* _WORK ITEM_:
Your answer must be a single number: how many lines in the records include the word "Marthinusen".

* _DATA FOR ANALYSIS_:
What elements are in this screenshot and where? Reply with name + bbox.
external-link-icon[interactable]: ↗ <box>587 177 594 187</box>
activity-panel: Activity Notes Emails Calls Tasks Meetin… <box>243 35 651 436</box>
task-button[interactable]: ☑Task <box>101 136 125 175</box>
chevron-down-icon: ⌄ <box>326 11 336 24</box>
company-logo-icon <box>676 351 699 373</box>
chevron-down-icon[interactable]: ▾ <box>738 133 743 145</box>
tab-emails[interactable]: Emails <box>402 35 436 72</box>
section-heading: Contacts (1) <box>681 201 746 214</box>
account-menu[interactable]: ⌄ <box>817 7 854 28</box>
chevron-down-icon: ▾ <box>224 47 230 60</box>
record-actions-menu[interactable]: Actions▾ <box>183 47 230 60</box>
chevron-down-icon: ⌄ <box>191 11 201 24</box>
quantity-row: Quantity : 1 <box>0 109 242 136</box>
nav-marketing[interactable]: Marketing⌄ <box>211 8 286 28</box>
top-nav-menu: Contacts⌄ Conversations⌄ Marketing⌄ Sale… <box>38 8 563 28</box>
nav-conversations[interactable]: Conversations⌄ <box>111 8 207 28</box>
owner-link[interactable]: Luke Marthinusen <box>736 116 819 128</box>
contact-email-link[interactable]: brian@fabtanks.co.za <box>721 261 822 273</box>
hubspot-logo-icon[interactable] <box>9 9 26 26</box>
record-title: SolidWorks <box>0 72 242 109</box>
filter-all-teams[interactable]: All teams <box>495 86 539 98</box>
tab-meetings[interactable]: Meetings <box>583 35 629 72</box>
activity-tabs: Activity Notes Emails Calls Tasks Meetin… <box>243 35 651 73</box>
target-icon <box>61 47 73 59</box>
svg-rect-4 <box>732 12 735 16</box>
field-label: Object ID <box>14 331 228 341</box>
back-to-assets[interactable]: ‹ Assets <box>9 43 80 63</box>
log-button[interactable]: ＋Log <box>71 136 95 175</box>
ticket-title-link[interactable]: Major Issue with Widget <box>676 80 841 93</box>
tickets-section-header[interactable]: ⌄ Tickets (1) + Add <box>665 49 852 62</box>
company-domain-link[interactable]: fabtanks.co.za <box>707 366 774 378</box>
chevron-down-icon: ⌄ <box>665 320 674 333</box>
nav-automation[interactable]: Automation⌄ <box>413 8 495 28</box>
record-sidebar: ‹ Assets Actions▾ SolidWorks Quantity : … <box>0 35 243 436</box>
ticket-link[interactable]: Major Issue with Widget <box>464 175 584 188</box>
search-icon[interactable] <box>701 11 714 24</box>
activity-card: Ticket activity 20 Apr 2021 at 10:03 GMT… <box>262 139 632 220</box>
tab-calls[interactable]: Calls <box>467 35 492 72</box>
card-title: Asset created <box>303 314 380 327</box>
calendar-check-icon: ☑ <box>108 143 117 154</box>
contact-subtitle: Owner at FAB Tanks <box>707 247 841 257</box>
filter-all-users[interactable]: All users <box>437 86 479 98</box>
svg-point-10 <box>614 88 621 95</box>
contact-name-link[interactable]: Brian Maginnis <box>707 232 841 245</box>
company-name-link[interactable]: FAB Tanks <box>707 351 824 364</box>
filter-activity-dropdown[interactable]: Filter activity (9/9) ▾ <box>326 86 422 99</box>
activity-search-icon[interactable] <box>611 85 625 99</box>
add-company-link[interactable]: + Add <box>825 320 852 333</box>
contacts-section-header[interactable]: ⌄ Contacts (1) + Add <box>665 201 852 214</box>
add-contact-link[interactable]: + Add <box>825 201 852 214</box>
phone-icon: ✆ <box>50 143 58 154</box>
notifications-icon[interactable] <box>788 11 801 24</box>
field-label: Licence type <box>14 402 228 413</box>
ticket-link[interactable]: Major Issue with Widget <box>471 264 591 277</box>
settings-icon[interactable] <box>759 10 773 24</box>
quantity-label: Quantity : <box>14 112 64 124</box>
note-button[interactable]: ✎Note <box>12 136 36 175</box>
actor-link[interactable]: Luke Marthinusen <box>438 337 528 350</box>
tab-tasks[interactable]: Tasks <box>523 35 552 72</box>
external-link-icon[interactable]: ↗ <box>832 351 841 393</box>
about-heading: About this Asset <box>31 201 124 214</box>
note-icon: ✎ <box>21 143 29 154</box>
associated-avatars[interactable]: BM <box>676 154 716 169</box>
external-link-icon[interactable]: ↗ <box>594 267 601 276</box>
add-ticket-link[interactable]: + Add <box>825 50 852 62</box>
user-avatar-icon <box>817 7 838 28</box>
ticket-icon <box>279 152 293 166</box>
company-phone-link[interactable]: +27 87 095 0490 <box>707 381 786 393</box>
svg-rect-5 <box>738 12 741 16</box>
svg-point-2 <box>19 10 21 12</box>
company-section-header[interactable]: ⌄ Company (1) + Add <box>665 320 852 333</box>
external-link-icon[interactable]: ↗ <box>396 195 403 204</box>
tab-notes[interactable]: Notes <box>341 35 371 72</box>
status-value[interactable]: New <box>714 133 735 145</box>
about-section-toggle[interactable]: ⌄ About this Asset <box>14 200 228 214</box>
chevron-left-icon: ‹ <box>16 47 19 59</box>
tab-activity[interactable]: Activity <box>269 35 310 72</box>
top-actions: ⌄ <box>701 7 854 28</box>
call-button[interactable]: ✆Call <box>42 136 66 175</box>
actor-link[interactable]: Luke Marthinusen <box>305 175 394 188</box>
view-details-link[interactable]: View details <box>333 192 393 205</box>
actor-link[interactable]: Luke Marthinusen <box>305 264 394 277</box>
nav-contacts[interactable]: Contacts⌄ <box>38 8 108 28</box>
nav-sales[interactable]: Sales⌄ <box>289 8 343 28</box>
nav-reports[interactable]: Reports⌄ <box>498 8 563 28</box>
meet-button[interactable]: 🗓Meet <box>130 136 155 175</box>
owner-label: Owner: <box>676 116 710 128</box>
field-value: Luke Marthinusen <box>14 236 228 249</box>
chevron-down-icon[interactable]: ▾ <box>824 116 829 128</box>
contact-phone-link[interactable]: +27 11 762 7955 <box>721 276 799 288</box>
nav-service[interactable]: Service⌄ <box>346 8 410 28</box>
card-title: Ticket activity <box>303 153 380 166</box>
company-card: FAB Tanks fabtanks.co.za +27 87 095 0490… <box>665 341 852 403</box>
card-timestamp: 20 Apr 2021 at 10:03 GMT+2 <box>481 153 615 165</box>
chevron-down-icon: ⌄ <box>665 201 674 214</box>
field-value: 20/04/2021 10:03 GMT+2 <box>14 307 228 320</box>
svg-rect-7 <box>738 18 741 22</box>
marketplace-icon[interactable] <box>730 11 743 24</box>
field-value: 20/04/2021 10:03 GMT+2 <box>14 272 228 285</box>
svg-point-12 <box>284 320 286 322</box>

==

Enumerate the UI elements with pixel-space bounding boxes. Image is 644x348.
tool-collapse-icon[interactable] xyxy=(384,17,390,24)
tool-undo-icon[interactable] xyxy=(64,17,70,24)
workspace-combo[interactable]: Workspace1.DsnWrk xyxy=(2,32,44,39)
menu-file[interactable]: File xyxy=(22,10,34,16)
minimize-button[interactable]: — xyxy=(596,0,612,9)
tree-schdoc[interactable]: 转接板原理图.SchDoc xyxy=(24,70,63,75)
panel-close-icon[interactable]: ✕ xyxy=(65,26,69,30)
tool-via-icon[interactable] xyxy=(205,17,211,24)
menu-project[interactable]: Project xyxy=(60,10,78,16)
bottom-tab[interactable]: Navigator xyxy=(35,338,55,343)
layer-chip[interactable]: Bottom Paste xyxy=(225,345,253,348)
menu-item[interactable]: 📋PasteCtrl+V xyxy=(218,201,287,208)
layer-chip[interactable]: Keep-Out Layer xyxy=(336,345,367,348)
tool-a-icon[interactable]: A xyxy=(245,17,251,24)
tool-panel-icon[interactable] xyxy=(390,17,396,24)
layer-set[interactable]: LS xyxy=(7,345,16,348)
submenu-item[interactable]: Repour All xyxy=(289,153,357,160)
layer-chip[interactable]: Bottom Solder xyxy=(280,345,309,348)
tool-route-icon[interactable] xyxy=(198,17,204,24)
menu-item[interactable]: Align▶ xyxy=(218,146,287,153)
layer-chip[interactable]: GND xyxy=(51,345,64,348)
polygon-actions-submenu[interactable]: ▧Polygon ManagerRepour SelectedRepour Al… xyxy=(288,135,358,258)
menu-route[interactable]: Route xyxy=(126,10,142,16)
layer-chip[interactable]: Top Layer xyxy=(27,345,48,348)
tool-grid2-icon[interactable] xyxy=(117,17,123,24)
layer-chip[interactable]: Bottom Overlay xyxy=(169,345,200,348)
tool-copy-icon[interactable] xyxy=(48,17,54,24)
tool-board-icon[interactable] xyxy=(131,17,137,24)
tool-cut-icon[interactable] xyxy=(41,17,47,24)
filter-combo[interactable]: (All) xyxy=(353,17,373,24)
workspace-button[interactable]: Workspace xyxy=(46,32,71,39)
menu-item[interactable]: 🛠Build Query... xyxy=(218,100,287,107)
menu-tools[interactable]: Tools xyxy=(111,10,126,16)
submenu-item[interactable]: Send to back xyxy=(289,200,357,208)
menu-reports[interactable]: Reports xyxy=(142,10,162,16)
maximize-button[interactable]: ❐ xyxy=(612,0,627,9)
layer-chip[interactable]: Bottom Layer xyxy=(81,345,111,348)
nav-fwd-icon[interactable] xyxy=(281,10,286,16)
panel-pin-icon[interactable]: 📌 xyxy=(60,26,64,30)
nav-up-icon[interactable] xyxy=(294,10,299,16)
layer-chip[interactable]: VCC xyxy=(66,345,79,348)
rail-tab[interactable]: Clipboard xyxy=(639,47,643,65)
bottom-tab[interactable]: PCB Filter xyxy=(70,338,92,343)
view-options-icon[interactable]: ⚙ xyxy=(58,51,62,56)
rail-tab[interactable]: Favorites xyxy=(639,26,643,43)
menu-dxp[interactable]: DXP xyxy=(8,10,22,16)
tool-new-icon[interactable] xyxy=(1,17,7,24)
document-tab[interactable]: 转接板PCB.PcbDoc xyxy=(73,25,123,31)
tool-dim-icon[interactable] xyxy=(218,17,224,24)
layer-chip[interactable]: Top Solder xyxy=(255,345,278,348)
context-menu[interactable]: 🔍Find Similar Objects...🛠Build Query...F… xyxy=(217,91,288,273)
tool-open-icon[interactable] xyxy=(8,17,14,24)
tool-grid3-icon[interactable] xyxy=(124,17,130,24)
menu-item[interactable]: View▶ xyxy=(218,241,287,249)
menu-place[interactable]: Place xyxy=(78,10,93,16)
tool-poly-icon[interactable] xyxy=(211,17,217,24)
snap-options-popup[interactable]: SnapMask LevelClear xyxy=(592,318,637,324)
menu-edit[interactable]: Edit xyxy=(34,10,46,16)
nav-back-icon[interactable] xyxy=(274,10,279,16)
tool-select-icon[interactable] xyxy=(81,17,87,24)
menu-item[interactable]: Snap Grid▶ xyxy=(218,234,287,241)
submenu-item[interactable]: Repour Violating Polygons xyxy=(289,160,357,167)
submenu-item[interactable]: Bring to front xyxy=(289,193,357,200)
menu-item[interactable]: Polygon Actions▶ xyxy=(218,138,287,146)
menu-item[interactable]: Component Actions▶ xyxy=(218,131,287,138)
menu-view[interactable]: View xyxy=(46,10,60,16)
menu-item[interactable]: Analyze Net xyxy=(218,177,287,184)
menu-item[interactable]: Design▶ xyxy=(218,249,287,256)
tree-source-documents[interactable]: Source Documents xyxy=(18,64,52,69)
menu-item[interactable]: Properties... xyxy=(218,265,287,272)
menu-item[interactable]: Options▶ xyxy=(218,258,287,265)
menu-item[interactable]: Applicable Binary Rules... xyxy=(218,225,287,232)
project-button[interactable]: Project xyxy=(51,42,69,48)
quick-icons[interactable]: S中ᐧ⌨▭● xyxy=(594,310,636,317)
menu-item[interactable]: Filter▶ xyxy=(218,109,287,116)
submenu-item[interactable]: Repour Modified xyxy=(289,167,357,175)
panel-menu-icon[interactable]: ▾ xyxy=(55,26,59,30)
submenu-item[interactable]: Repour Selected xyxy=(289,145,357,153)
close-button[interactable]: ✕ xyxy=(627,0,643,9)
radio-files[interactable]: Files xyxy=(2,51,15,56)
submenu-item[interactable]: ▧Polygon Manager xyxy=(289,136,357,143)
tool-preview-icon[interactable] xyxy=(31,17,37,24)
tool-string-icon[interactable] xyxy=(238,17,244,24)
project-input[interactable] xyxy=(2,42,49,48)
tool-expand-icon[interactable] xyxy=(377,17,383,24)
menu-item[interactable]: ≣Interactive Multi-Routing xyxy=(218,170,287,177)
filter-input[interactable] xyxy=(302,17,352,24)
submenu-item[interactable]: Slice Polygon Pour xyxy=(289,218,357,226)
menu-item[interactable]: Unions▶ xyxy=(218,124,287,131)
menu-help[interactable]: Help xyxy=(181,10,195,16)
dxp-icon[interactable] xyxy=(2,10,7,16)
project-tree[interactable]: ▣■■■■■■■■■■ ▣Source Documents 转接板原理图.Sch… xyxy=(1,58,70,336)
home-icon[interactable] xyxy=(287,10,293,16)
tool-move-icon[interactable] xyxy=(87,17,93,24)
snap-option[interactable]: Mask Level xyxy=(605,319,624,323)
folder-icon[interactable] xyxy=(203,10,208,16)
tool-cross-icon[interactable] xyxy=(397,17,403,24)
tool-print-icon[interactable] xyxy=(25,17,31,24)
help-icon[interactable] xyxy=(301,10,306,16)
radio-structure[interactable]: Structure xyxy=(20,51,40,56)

...

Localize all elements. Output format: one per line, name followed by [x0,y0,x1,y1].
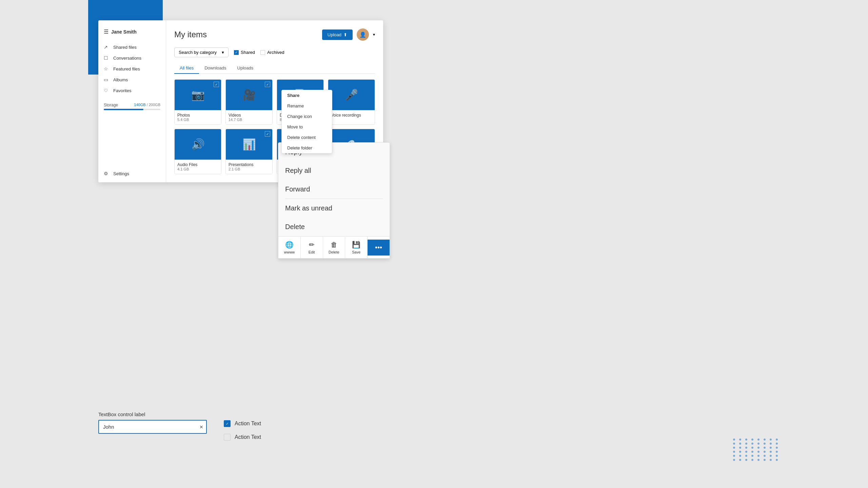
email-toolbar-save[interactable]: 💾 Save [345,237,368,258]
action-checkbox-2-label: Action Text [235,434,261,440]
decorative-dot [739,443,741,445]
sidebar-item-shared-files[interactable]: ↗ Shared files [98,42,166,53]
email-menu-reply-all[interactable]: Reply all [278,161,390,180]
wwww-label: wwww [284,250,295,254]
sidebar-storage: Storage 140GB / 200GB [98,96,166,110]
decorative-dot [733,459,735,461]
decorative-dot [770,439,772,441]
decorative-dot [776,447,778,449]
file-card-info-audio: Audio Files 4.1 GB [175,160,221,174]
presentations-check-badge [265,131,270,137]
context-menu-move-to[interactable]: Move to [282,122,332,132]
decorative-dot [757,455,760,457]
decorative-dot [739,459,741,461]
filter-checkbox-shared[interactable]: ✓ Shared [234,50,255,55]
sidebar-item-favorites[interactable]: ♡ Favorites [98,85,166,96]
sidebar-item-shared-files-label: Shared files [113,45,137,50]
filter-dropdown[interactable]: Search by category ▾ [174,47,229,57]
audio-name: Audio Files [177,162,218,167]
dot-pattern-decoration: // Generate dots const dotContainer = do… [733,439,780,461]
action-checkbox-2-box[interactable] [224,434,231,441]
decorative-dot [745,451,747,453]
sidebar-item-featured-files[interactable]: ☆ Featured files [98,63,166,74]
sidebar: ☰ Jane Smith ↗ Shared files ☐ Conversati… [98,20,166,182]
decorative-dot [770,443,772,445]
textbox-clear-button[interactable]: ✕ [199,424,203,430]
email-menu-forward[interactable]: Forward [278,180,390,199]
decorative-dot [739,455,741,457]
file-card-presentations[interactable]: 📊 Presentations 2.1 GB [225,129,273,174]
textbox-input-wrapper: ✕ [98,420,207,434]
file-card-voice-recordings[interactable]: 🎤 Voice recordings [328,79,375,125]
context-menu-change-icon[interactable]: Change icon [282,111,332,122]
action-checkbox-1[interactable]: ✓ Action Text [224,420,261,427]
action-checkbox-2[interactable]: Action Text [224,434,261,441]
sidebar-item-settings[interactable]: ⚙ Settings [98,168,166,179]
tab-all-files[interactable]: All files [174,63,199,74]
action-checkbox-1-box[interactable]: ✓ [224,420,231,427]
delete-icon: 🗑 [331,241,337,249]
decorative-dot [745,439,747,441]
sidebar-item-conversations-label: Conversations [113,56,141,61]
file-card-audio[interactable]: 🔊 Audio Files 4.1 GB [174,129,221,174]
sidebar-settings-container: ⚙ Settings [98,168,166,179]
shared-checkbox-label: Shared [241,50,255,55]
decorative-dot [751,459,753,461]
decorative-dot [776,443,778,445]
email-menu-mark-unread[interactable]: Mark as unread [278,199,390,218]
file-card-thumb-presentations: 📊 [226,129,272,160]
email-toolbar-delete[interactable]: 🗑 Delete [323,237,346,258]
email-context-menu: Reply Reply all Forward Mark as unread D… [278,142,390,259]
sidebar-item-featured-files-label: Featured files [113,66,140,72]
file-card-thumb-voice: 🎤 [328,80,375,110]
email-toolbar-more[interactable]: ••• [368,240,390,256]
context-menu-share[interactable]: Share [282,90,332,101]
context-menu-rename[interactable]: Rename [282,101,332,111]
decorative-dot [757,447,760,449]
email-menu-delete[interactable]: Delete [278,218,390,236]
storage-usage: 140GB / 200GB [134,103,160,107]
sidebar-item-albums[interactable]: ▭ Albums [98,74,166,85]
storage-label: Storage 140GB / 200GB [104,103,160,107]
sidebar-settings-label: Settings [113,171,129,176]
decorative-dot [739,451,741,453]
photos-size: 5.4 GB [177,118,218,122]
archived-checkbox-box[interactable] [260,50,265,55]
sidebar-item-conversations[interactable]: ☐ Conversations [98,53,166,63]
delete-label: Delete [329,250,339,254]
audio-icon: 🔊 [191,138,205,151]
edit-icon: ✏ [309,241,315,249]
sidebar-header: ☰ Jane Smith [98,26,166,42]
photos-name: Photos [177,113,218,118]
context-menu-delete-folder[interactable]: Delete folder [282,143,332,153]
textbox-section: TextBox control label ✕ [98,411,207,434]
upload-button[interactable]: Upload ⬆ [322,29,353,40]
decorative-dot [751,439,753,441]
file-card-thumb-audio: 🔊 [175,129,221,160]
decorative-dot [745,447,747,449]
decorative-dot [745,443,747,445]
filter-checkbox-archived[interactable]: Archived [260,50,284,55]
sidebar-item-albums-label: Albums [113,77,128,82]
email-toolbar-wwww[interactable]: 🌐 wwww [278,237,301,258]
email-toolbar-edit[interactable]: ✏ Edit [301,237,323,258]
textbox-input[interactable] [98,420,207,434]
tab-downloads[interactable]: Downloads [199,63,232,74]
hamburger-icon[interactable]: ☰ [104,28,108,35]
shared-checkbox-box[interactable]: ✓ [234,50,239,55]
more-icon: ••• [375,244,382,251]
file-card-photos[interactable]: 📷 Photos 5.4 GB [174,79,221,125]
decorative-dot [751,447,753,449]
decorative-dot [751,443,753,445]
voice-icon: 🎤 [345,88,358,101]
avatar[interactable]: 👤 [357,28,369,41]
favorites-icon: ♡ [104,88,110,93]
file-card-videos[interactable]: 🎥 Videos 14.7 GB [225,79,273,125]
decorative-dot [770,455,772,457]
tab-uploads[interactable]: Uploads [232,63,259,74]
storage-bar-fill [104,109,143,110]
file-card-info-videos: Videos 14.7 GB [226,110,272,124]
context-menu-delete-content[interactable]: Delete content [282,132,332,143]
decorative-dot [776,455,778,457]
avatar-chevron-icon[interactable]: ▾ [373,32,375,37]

* _REPLY_:
5